C.H. Robinson reports revenue fall in a “soft freight environment”

C.H. Robinson has reported that its total revenues decreased 8.6 per cent to $3.9 billion in the second quarter and net income rose 6.3 per cent to $169.2 million.

The largest North American third-party logistics provider (3PL) said the revenue fall was due to lower pricing across most transportation service lines.

C.H. Robinson’s global forwarding segment’s total revenues fell by 4.1 per cent to $592.5 million, primarily driven by lower pricing in ocean and air and a decline in air volume. Net revenues decreased 1.5 per cent in the quarter to $141.9 million.

Net revenues in air decreased 12.2 per cent, as a decline in shipments more than offset margin expansion. Income from operations decreased 10.6 per cent to $26.6 million, and operating margin declined 190 basis points to 18.8 per cent in the quarter.

C.H. Robinson said the acquisition of The Space Cargo Group contributed three percentage points of net revenue growth in the quarter.

Chief executive officer Bob Biesterfeld said: “Despite the current freight environment, our long-term goals remain unchanged.

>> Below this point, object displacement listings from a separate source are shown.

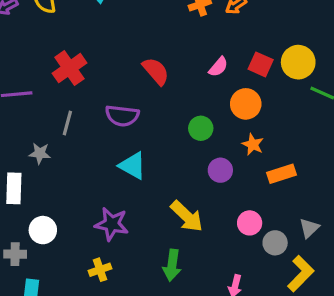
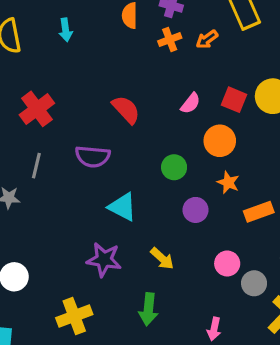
cyan triangle: (132, 166) -> (122, 207), moved
yellow arrow: (187, 216) -> (162, 258), size x0.7
purple star: (112, 224) -> (104, 260), moved
yellow cross: (100, 270) -> (74, 316), size x1.5

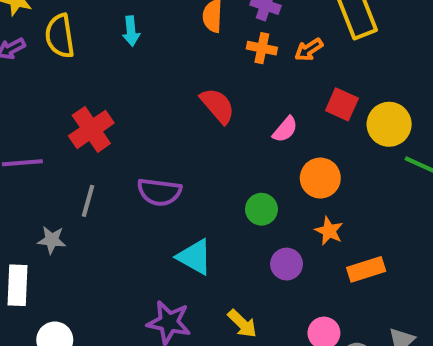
orange cross: (170, 40) -> (262, 48), turned 30
red square: (234, 100) -> (342, 104), moved
red semicircle: (126, 110) -> (218, 106), moved

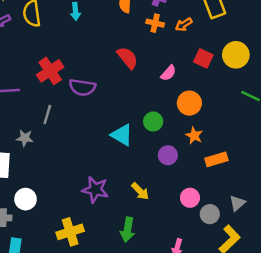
yellow circle: (389, 124) -> (236, 55), moved
purple semicircle: (159, 192) -> (82, 87), moved
cyan triangle: (195, 257) -> (122, 135), moved

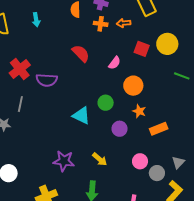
orange arrow: (184, 25) -> (124, 23), turned 32

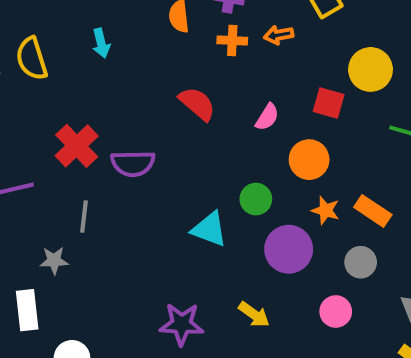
red square: (142, 49) -> (329, 103), moved
purple circle: (120, 129) -> (289, 249), size x1.5
orange rectangle: (159, 129) -> (373, 211), moved, turned 60
gray circle: (157, 173) -> (361, 262), moved

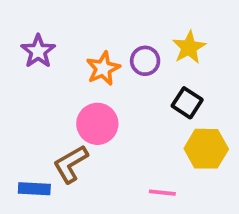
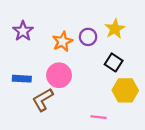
blue rectangle: (34, 189) -> (22, 79), moved

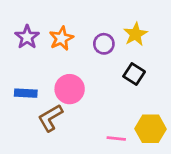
orange star: (62, 42) -> (61, 38), moved
yellow hexagon: (125, 90) -> (150, 129), moved

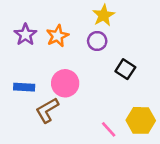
yellow star: (135, 34) -> (104, 15), moved
pink line: (116, 138) -> (109, 129), turned 42

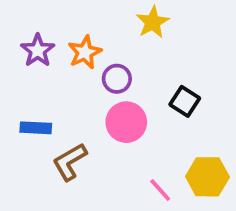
purple circle: (97, 41) -> (117, 79), moved
pink circle: (65, 83) -> (126, 122), moved

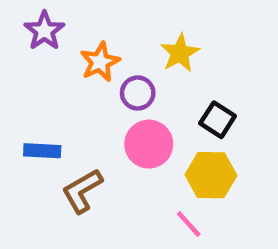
yellow star: (153, 22) -> (180, 53), moved
purple star: (38, 50) -> (44, 31), moved
yellow hexagon: (207, 177) -> (211, 175), moved

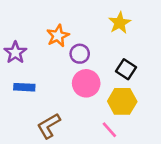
purple star: (44, 31) -> (15, 52), moved
yellow star: (180, 53) -> (120, 23), moved
brown L-shape: (82, 191) -> (49, 126), moved

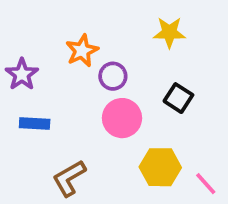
yellow star: (120, 23) -> (169, 32), turned 30
yellow hexagon: (122, 101) -> (160, 167), moved
pink line: (109, 130) -> (206, 184), moved

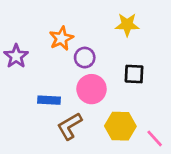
black square: (178, 98) -> (134, 74), turned -30
blue rectangle: (35, 124) -> (49, 100), moved
brown L-shape: (69, 178) -> (70, 126), moved

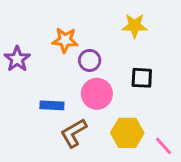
orange star: (61, 38) -> (65, 40), turned 30

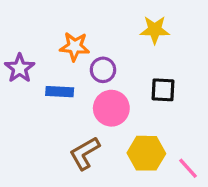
blue rectangle: (52, 105) -> (60, 92), moved

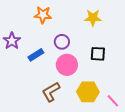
orange star: (75, 46) -> (43, 15), moved
blue rectangle: (60, 92) -> (36, 55), turned -35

We remain focused on taking market share, automating core processes while delivering industry-leading quality service to our customers and carriers, and improving operating leverage in our businesses.

“In the second quarter, we achieved 3.5 per cent net revenue growth, solid performance versus the year-ago period where net revenues increased 17 per cent. We delivered our fifth consecutive quarter of operating margin expansion and an 8 per cent increase in earnings per share.”

He added: “We continued to make improvements in working capital, which combined with increased earnings, allowed us to generate nearly $200 million in cash flow from operations and increase cash returns to our shareholders. We are pleased with our second quarter results in this soft freight environment.”

He said that the company expects a “soft freight environment to continue through the balance of 2019”.

“We remain focused on taking market share, automating core processes while delivering industry-leading quality service to our customers and carriers, and improving operating leverage in our businesses,” Biesterfeld added.